April 2026·money.com.my Editorial

Malaysia's household savings rate has been under pressure. Rising cost of living — particularly housing in the Klang Valley — means many Malaysians are saving less than they should be, or saving in the wrong places. Bank Negara Malaysia has repeatedly flagged that a large proportion of EPF members have less than RM10,000 saved by age 54. That is not a retirement buffer; it is three months of median household expenses.

This guide gives you a ranked, actionable savings plan built around Malaysian-specific vehicles. No US 401(k) comparisons. No generic budgeting advice. Just the accounts and products you can open this week, in the order that makes mathematical sense.

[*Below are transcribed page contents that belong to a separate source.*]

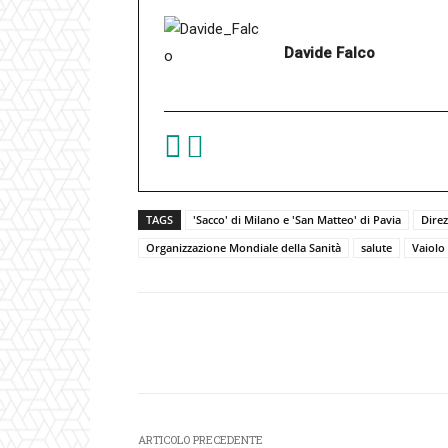
Davide Falco
TAGS
'Sacco' di Milano e 'San Matteo' di Pavia
Dire
Organizzazione Mondiale della Sanità
salute
Vaiolo
Facebook
Condividi
ARTICOLO PRECEDENTE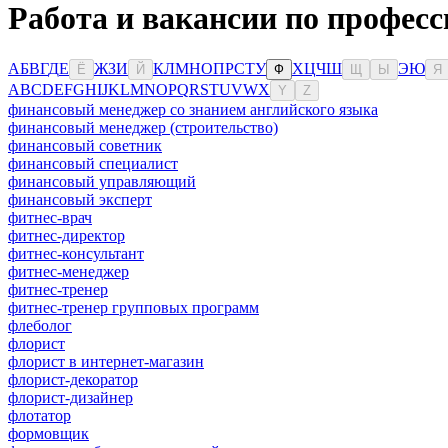
Работа и вакансии по професс
А
Б
В
Г
Д
Е
Ж
З
И
К
Л
М
Н
О
П
Р
С
Т
У
Х
Ц
Ч
Ш
Э
Ю
Ё
Й
Ф
Щ
Ы
Я
A
B
C
D
E
F
G
H
I
J
K
L
M
N
O
P
Q
R
S
T
U
V
W
X
Y
Z
финансовый менеджер со знанием английского языка
финансовый менеджер (строительство)
финансовый советник
финансовый специалист
финансовый управляющий
финансовый эксперт
фитнес-врач
фитнес-директор
фитнес-консультант
фитнес-менеджер
фитнес-тренер
фитнес-тренер групповых программ
флеболог
флорист
флорист в интернет-магазин
флорист-декоратор
флорист-дизайнер
флотатор
формовщик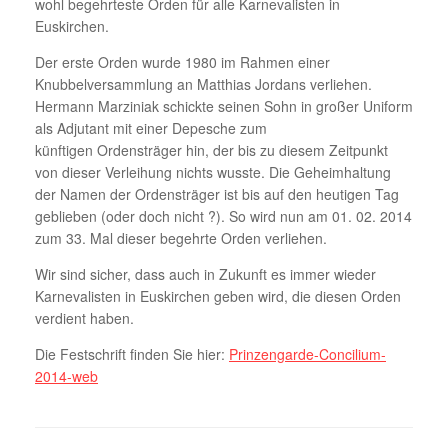
wohl begehrteste Orden für alle Karnevalisten in
Euskirchen.
Der erste Orden wurde 1980 im Rahmen einer
Knubbelversammlung an Matthias Jordans verliehen.
Hermann Marziniak schickte seinen Sohn in großer Uniform
als Adjutant mit einer Depesche zum
künftigen Ordensträger hin, der bis zu diesem Zeitpunkt
von dieser Verleihung nichts wusste. Die Geheimhaltung
der Namen der Ordensträger ist bis auf den heutigen Tag
geblieben (oder doch nicht ?). So wird nun am 01. 02. 2014
zum 33. Mal dieser begehrte Orden verliehen.
Wir sind sicher, dass auch in Zukunft es immer wieder
Karnevalisten in Euskirchen geben wird, die diesen Orden
verdient haben.
Die Festschrift finden Sie hier:
Prinzengarde-Concilium-
2014-web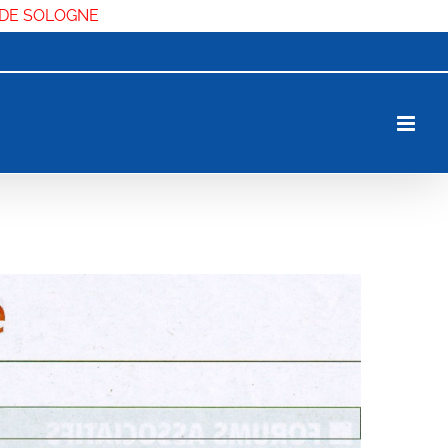
 DE SOLOGNE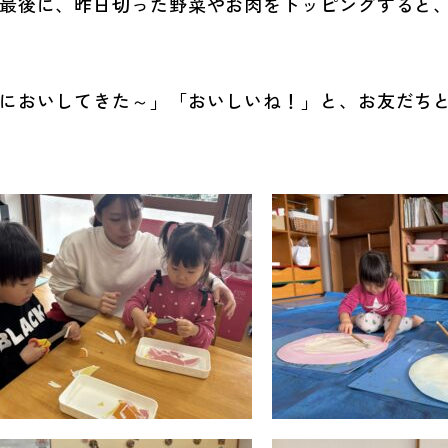
最後に、昨日切った野菜やお肉をトッピングすると
においしてきた～」「おいしいね！」と、お友だち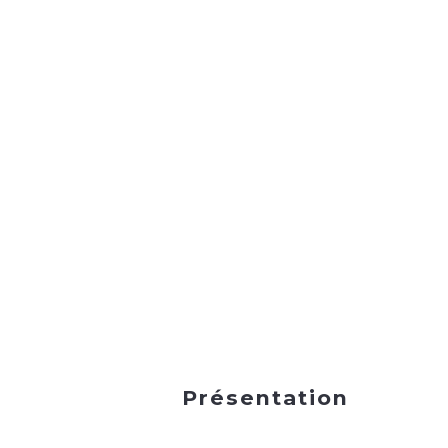
Présentation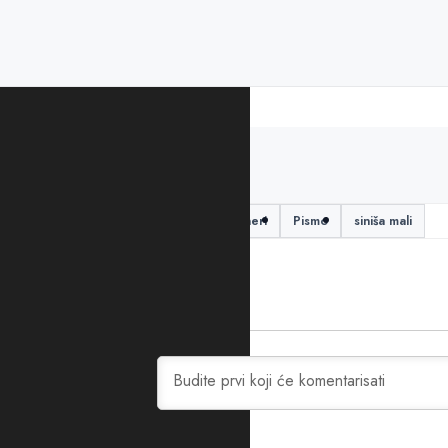
PODIJELITE ČLANAK
Aleksandar Vučić
penzioneri
Pismo
siniša mali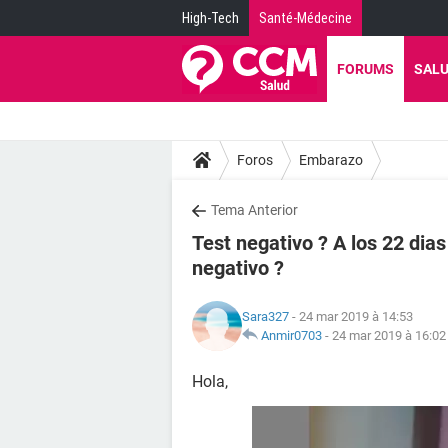
High-Tech
Santé-Médecine
FORUMS
SAL
Foros
Embarazo
Tema Anterior
Test negativo ? A los 22 dia
negativo ?
Sara327
- 24 mar 2019 à 14:53
Anmir0703
-
24 mar 2019 à 16:02
Hola,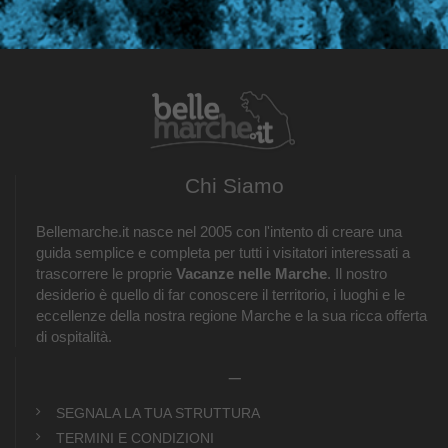
Chi Siamo
Bellemarche.it nasce nel 2005 con l'intento di creare una
guida semplice e completa per tutti i visitatori interessati a
trascorrere le proprie
Vacanze nelle Marche
. Il nostro
desiderio è quello di far conoscere il territorio, i luoghi e le
eccellenze della nostra regione Marche e la sua ricca offerta
di ospitalità.
_
SEGNALA LA TUA STRUTTURA
TERMINI E CONDIZIONI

Step 1: Build Your Emergency Fund First

Before you invest a single ringgit, you need a cash buffer that covers 3 to 6 months of essential monthly expenses — rent, utilities, groceries, transport, loan repayments.

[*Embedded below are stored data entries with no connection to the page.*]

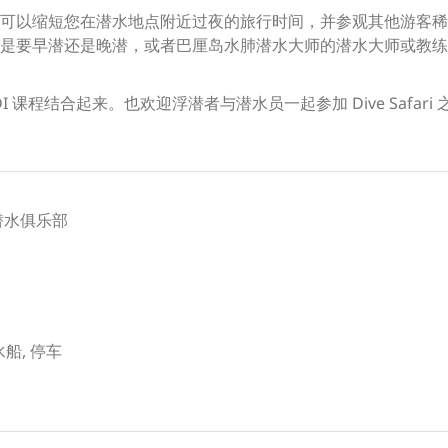
可以缩短您在潜水地点附近过夜的旅行时间，并参观其他游客稀
是要早潜还是晚潜，或者巴厘岛水肺潜水大师的潜水大师或教练
 课程结合起来。也欢迎浮潜者与潜水员一起参加 Dive Safari 
 潜水俱乐部
潜水船, 停车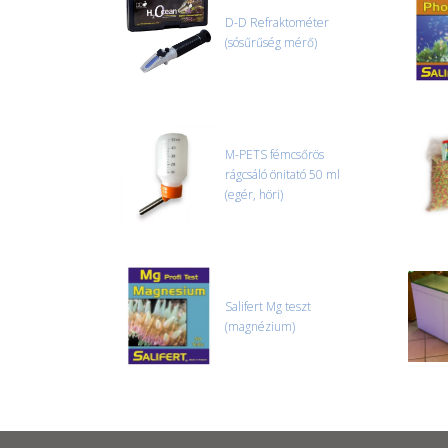
D-D Refraktométer
(sósűrűség mérő)
M-PETS fémcsőrös
rágcsáló önitató 50 ml
(egér, höri)
Salifert Mg teszt
(magnézium)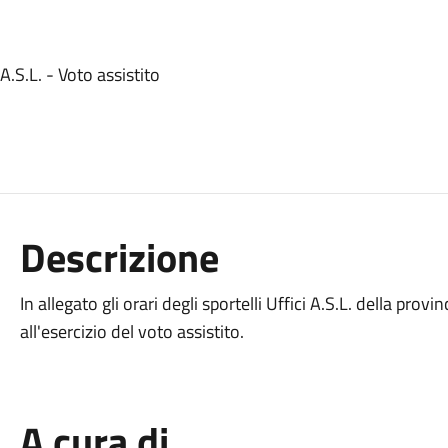
A.S.L. - Voto assistito
Descrizione
In allegato gli orari degli sportelli Uffici A.S.L. della provi
all'esercizio del voto assistito.
A cura di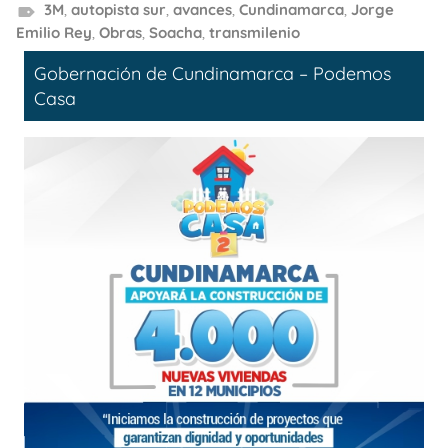
3M
,
autopista sur
,
avances
,
Cundinamarca
,
Jorge
Emilio Rey
,
Obras
,
Soacha
,
transmilenio
Gobernación de Cundinamarca – Podemos
Casa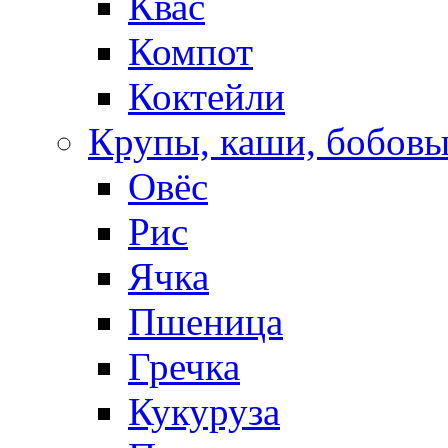
Квас
Компот
Коктейли
Крупы, каши, бобов
Овёс
Рис
Ячка
Пшеница
Гречка
Кукуруза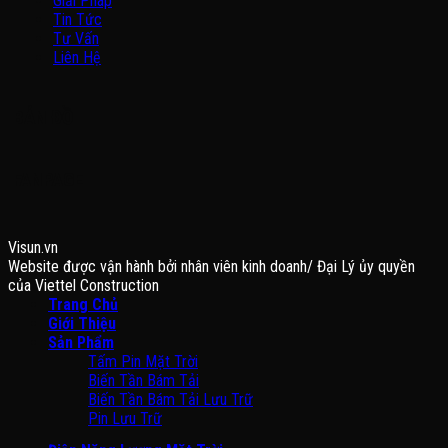
Giải Pháp
Tin Tức
Tư Vấn
Liên Hệ
BẢN ĐỒ
FANPAGE
Visun.vn
Website được vận hành bởi nhân viên kinh doanh/ Đại Lý ủy quyền
của Viettel Construction
Trang Chủ
Giới Thiệu
Sản Phẩm
Tấm Pin Mặt Trời
Biến Tần Bám Tải
Biến Tần Bám Tải Lưu Trữ
Pin Lưu Trữ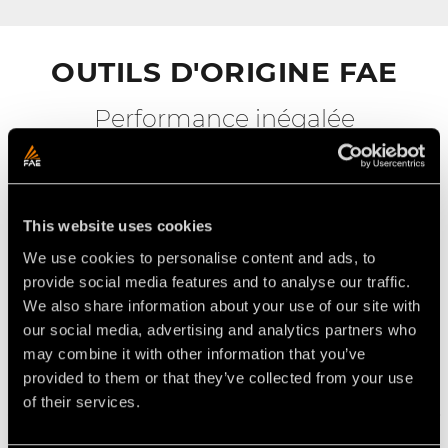
OUTILS D'ORIGINE FAE
Performance inégalée
This website uses cookies
We use cookies to personalise content and ads, to
provide social media features and to analyse our traffic.
We also share information about your use of our site with
our social media, advertising and analytics partners who
may combine it with other information that you’ve
provided to them or that they’ve collected from your use
of their services.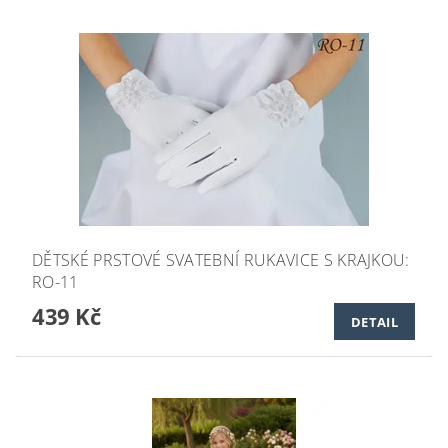
DĚTSKÉ PRSTOVÉ SVATEBNÍ RUKAVICE S KRAJKOU:
RO-11
439 Kč
DETAIL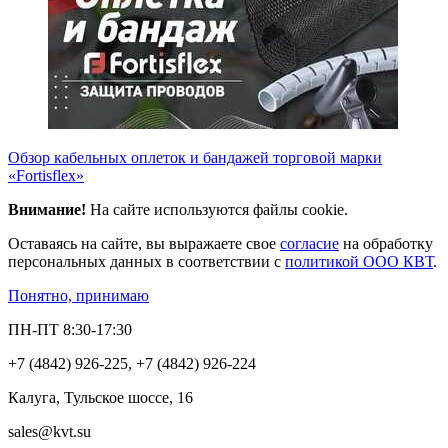
Обзор кабельных оплеток и бандажей торговой марки
«Fortisflex»
Внимание!
На сайте используются файлы cookie.
Оставаясь на сайте, вы выражаете свое
согласие
на обработку
персональных данных в соответствии с
политикой ООО КВТ
.
Понятно, принимаю
ПН-ПТ 8:30-17:30
+7 (4842) 926-225, +7 (4842) 926-224
Калуга, Тульское шоссе, 16
sales@kvt.su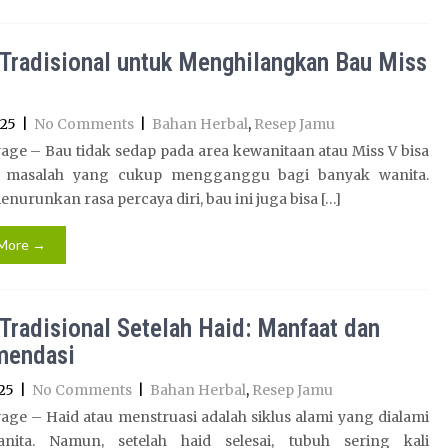
Tradisional untuk Menghilangkan Bau Miss
025
|
No Comments
|
Bahan Herbal
,
Resep Jamu
ge – Bau tidak sedap pada area kewanitaan atau Miss V bisa
i masalah yang cukup mengganggu bagi banyak wanita.
enurunkan rasa percaya diri, bau ini juga bisa […]
More →
Tradisional Setelah Haid: Manfaat dan
mendasi
25
|
No Comments
|
Bahan Herbal
,
Resep Jamu
ge – Haid atau menstruasi adalah siklus alami yang dialami
nita. Namun, setelah haid selesai, tubuh sering kali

Why cash, not investments: If you lose your job and your emergency fund is in StashAway or unit trusts, you may be forced to sell at a loss. An emergency fund is insurance, not a wealth vehicle. Keep it liquid and boring.

How much:

  • Stable employment (government sector, large MNC): 3 months of expenses
  • Self-employed, freelancer, or working in a volatile industry: 6 months minimum

Where to keep it:

For 2026, GX Bank pays 3.00% per annum on balances up to RM100,000 — the highest baseline rate available at any Malaysian bank without lock-in. Traditional savings accounts at Maybank, CIMB, and Public Bank sit at 1.85–2.00%. The difference is meaningful: on a RM15,000 emergency fund, GX Bank earns roughly RM450/year versus RM280 at a standard account.

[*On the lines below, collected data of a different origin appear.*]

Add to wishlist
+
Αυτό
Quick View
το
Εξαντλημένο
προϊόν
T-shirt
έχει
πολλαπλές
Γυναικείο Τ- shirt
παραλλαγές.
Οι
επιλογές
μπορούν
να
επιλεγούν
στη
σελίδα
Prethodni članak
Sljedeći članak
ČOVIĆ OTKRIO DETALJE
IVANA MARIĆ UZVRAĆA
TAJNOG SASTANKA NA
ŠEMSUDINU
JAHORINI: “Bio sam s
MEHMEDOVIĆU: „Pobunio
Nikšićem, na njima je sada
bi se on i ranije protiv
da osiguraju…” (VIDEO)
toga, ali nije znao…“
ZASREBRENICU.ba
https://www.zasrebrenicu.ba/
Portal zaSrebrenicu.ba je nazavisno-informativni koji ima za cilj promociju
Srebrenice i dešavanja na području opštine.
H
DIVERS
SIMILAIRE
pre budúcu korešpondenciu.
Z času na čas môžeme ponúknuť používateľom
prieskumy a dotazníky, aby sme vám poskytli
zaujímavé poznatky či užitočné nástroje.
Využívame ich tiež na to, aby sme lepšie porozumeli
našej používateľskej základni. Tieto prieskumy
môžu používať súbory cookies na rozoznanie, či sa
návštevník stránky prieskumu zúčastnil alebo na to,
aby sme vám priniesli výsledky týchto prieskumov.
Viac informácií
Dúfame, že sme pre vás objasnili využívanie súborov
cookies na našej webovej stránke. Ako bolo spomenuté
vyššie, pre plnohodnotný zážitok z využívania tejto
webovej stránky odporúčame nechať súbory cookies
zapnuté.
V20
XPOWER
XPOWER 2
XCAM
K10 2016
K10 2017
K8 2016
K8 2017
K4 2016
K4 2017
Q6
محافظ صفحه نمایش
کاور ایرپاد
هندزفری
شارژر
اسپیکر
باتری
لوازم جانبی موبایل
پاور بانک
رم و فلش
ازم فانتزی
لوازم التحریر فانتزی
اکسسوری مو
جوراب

GX Bank is BNM-licensed and PIDM-protected up to RM250,000. Your money is as safe as it is at any high-street bank.

Do not keep your emergency fund in TNG GoPlus+. It offers a similar ~2% return but is not a bank deposit and is not PIDM-protected.

Once your emergency fund is built, move to Step 2.


Step 2: Maximise EPF (KWSP)

EPF is Malaysia's compulsory retirement scheme, but it is also one of the most underutilised tax planning tools available to employed Malaysians.

The baseline:

  • Employees contribute 11% of monthly salary
  • Employers contribute 13% (for salaries ≤ RM5,000) or 12% (above RM5,000)
  • Combined: up to 24% of your salary goes into EPF each month if your employer is paying the higher rate

The 2023 dividend was 5.50% (conventional account). That is better than most fixed deposits without any active management on your part.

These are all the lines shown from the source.